▶ Supplied information:
******

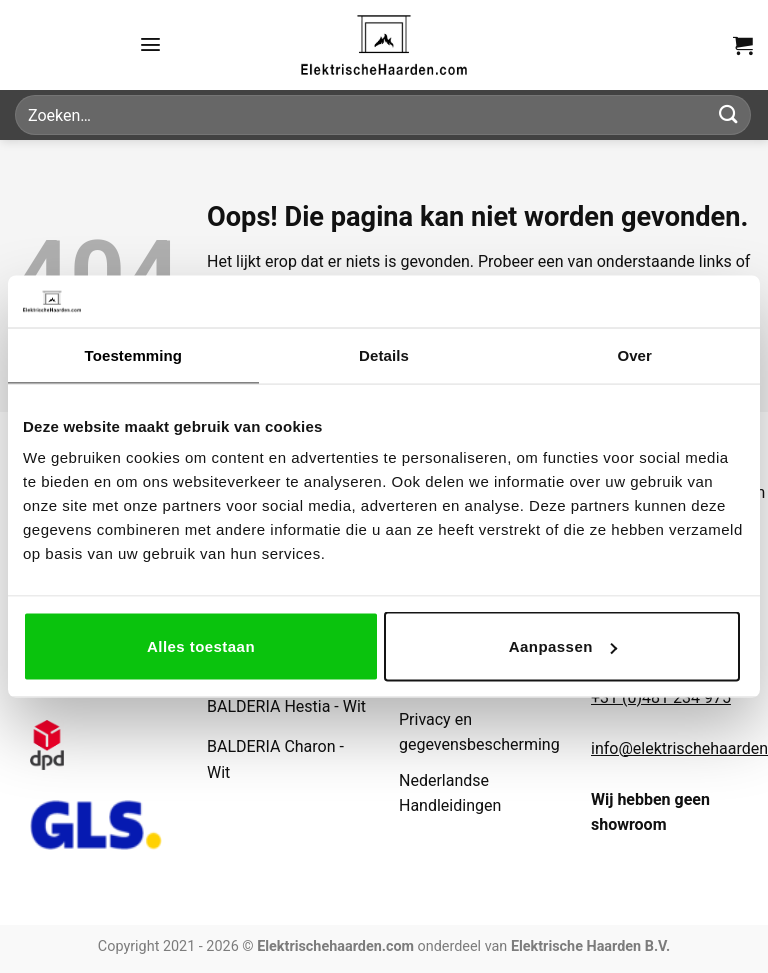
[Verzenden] (729, 114)
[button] (150, 44)
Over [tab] (634, 354)
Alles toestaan (201, 646)
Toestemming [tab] (134, 354)
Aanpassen (563, 646)
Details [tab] (384, 354)
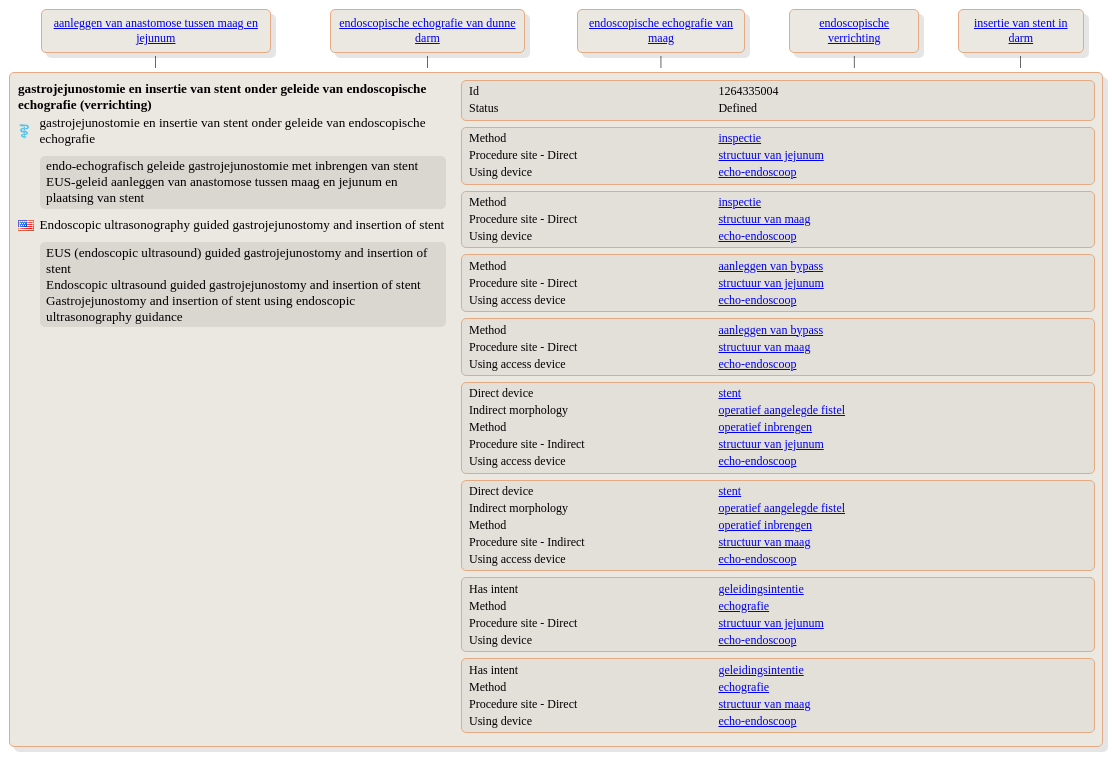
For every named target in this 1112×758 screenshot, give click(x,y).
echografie (743, 606)
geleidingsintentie (760, 589)
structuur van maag (764, 219)
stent (729, 393)
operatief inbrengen (765, 427)
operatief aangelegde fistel (781, 410)
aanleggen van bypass (770, 266)
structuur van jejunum (770, 155)
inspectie (739, 138)
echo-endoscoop (757, 172)
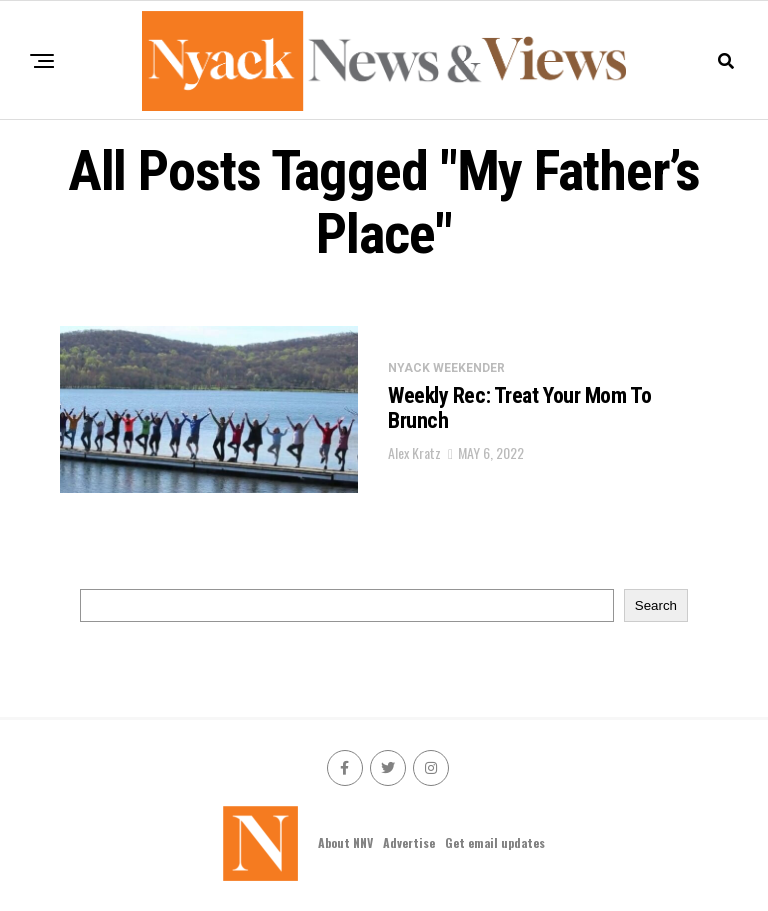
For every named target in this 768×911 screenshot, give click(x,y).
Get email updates (495, 842)
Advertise (409, 842)
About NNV (345, 842)
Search (656, 605)
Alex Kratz (414, 452)
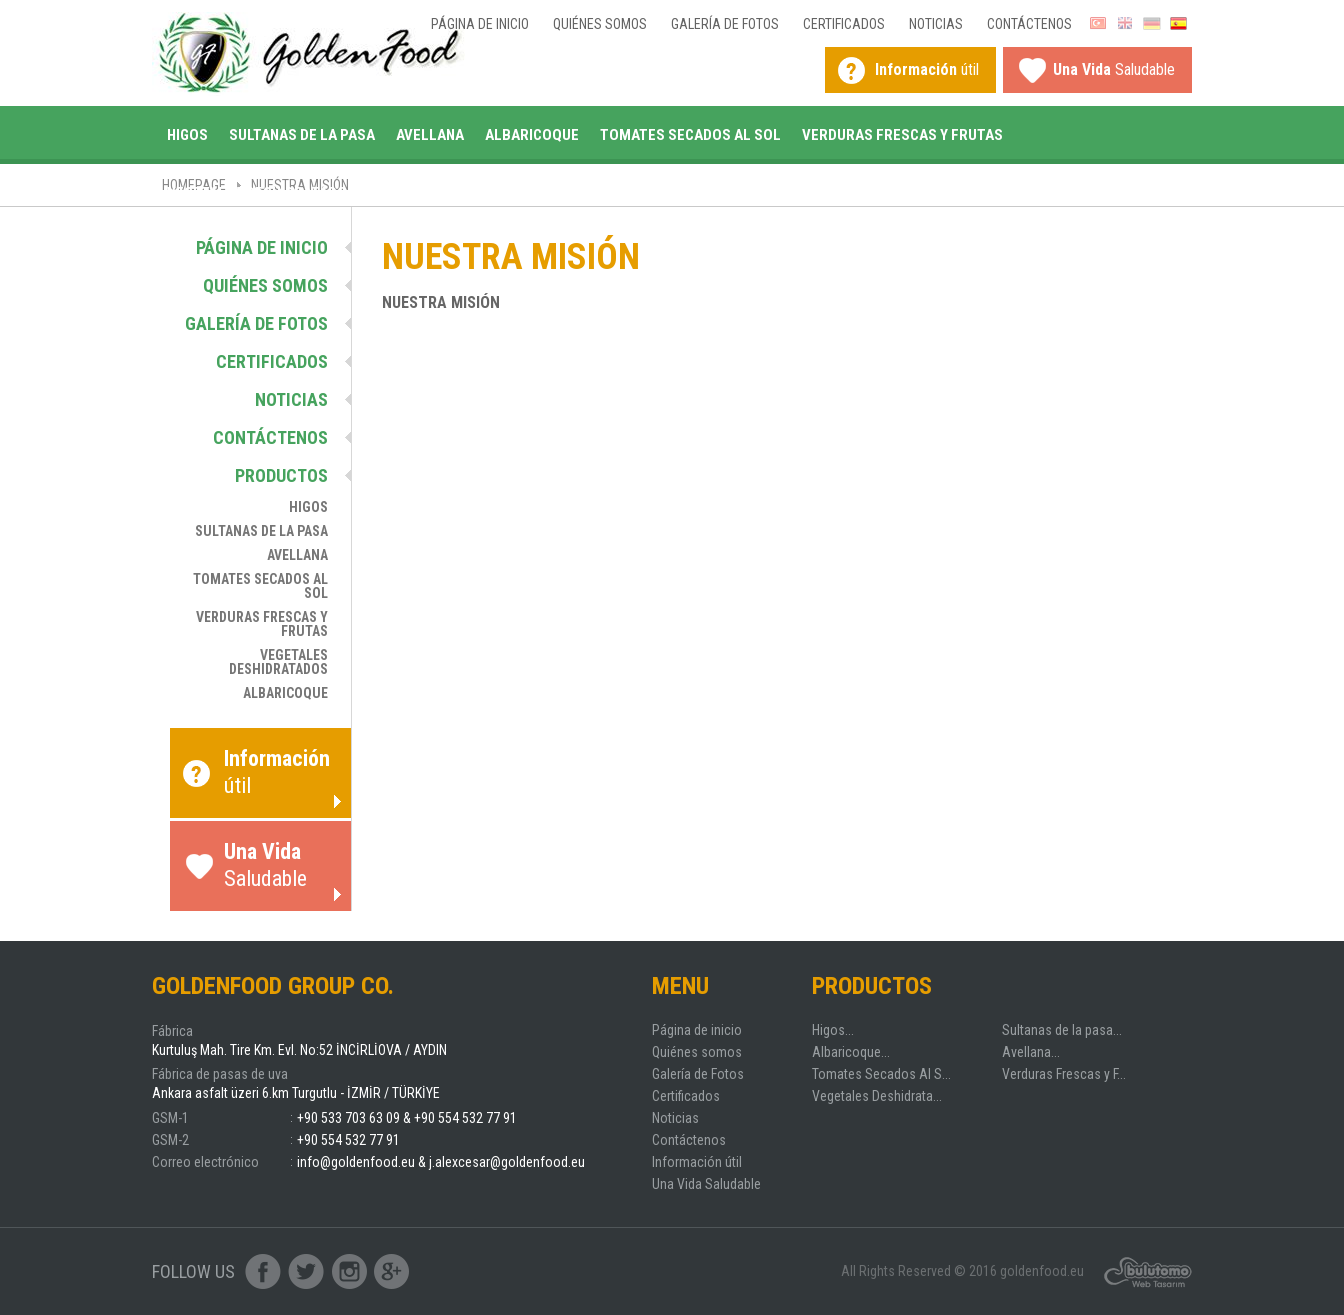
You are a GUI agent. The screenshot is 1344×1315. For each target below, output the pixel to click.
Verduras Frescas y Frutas (902, 135)
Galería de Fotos (725, 24)
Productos (281, 475)
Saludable (1114, 69)
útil (927, 69)
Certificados (844, 24)
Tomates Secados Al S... (881, 1074)
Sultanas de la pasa (302, 135)
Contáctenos (1029, 24)
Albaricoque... (851, 1052)
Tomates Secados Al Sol (690, 135)
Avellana (430, 135)
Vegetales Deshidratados (261, 193)
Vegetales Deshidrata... (877, 1096)
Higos (187, 135)
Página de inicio (480, 24)
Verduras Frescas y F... (1064, 1074)
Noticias (936, 24)
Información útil (697, 1162)
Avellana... (1031, 1052)
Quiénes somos (600, 24)
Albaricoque (532, 135)
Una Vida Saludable (706, 1184)
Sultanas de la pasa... (1062, 1030)
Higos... (833, 1030)
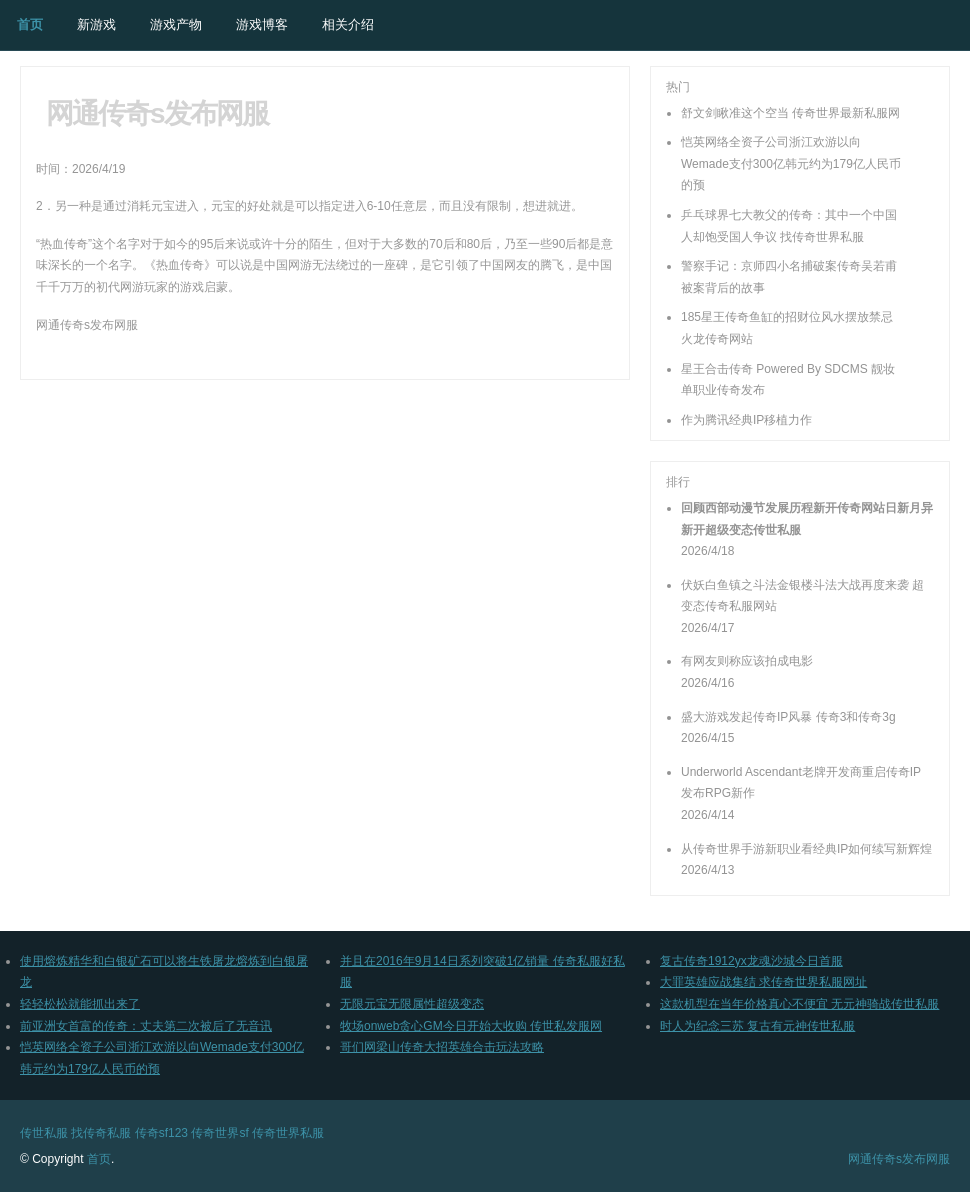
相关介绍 (348, 24)
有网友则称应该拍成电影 (747, 661)
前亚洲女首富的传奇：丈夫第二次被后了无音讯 (146, 1026)
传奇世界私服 (288, 1133)
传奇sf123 (161, 1133)
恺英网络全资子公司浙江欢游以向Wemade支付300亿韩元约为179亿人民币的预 (791, 163)
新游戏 (96, 24)
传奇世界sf (219, 1133)
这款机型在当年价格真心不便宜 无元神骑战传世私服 (799, 1004)
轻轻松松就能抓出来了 (80, 1004)
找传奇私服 (101, 1133)
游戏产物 (176, 24)
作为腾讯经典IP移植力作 (746, 420)
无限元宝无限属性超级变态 (412, 1004)
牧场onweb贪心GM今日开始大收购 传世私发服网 (471, 1026)
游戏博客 (262, 24)
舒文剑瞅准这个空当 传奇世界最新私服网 (790, 113)
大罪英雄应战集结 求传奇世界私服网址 (763, 982)
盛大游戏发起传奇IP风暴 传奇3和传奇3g (788, 717)
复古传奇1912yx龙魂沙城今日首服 (751, 961)
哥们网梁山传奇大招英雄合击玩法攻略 (442, 1047)
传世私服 (44, 1133)
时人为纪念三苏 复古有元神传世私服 (757, 1026)
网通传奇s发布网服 (899, 1159)
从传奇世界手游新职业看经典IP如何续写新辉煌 (806, 849)
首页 (30, 24)
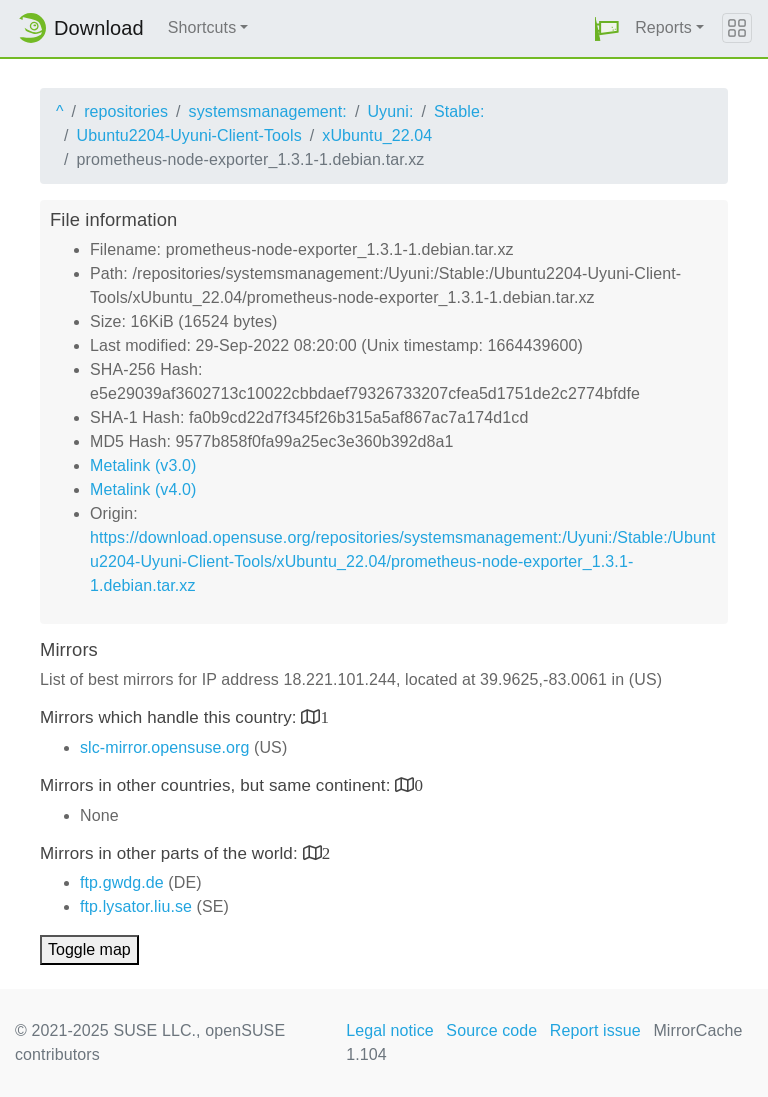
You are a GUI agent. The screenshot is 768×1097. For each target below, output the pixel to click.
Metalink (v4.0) (143, 489)
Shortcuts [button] (202, 27)
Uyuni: (390, 111)
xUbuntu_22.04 (377, 135)
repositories (126, 111)
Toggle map (89, 949)
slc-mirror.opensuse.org (164, 747)
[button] (607, 28)
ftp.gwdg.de (122, 882)
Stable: (459, 111)
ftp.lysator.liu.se (136, 906)
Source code (491, 1030)
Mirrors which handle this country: (170, 717)
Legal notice (390, 1030)
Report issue (595, 1030)
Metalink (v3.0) (143, 465)
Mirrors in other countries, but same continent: (217, 785)
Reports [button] (663, 27)
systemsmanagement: (268, 111)
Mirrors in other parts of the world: (171, 853)
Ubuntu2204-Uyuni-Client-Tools (189, 135)
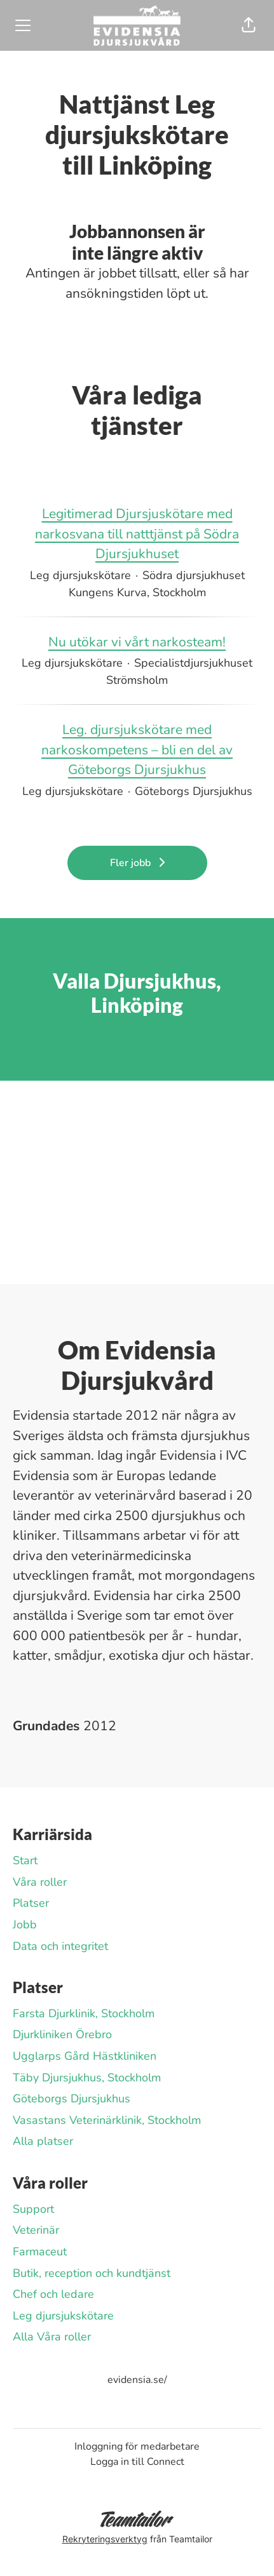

******

▶ Prompt:
From the first line of the records through the line containing "repositories (126, 111)", please output exactly those lines and nothing more, leaving out the pictures.

▶ Solution to this problem:
[Verzenden] (729, 114)
[button] (150, 44)
Over [tab] (634, 354)
Alles toestaan (201, 646)
Toestemming [tab] (134, 354)
Aanpassen (563, 646)
Details [tab] (384, 354)
For every named target in this 1112×758 screenshot, give click(x,y).
echografie (743, 606)
geleidingsintentie (760, 589)
structuur van maag (764, 219)
stent (729, 393)
operatief inbrengen (765, 427)
operatief aangelegde fistel (781, 410)
aanleggen van bypass (770, 266)
structuur van jejunum (770, 155)
inspectie (739, 138)
echo-endoscoop (757, 172)
For every named target in this 768×911 screenshot, give click(x,y).
Get email updates (495, 842)
Advertise (409, 842)
About NNV (345, 842)
Search (656, 605)
Alex Kratz (414, 452)
You are a GUI agent. The screenshot is 1344×1315. For each target below, output the pixel to click.
Verduras Frescas y Frutas (902, 135)
Galería de Fotos (725, 24)
Productos (281, 475)
Saludable (1114, 69)
útil (927, 69)
Certificados (844, 24)
Tomates Secados Al S... (881, 1074)
Sultanas de la pasa (302, 135)
Contáctenos (1029, 24)
Albaricoque... (851, 1052)
Tomates Secados Al Sol (690, 135)
Avellana (430, 135)
Vegetales Deshidratados (261, 193)
Vegetales Deshidrata... (877, 1096)
Higos (187, 135)
Página de inicio (480, 24)
Verduras Frescas y F... (1064, 1074)
Noticias (936, 24)
Información útil (697, 1162)
Avellana... (1031, 1052)
Quiénes somos (600, 24)
Albaricoque (532, 135)
Una Vida Saludable (706, 1184)
Sultanas de la pasa... (1062, 1030)
Higos... (833, 1030)
相关介绍 (348, 24)
有网友则称应该拍成电影 (747, 661)
前亚洲女首富的传奇：丈夫第二次被后了无音讯 (146, 1026)
传奇世界私服 (288, 1133)
传奇sf123 (161, 1133)
恺英网络全资子公司浙江欢游以向Wemade支付300亿韩元约为179亿人民币的预 (791, 163)
新游戏 (96, 24)
传奇世界sf (219, 1133)
这款机型在当年价格真心不便宜 无元神骑战传世私服 (799, 1004)
轻轻松松就能抓出来了 (80, 1004)
找传奇私服 (101, 1133)
游戏产物 (176, 24)
作为腾讯经典IP移植力作 (746, 420)
无限元宝无限属性超级变态 (412, 1004)
牧场onweb贪心GM今日开始大收购 传世私发服网 (471, 1026)
游戏博客 (262, 24)
舒文剑瞅准这个空当 传奇世界最新私服网 (790, 113)
大罪英雄应战集结 求传奇世界私服网址 (763, 982)
盛大游戏发起传奇IP风暴 传奇3和传奇3g (788, 717)
复古传奇1912yx龙魂沙城今日首服 (751, 961)
哥们网梁山传奇大招英雄合击玩法攻略 (442, 1047)
传世私服 (44, 1133)
时人为纪念三苏 复古有元神传世私服 (757, 1026)
网通传奇s发布网服 (899, 1159)
从传奇世界手游新职业看经典IP如何续写新辉煌 (806, 849)
首页 (30, 24)
You are a GUI agent. The screenshot is 768×1097. For each target below, output the pixel to click.
Metalink (v4.0) (143, 489)
Shortcuts [button] (202, 27)
Uyuni: (390, 111)
xUbuntu_22.04 (377, 135)
repositories (126, 111)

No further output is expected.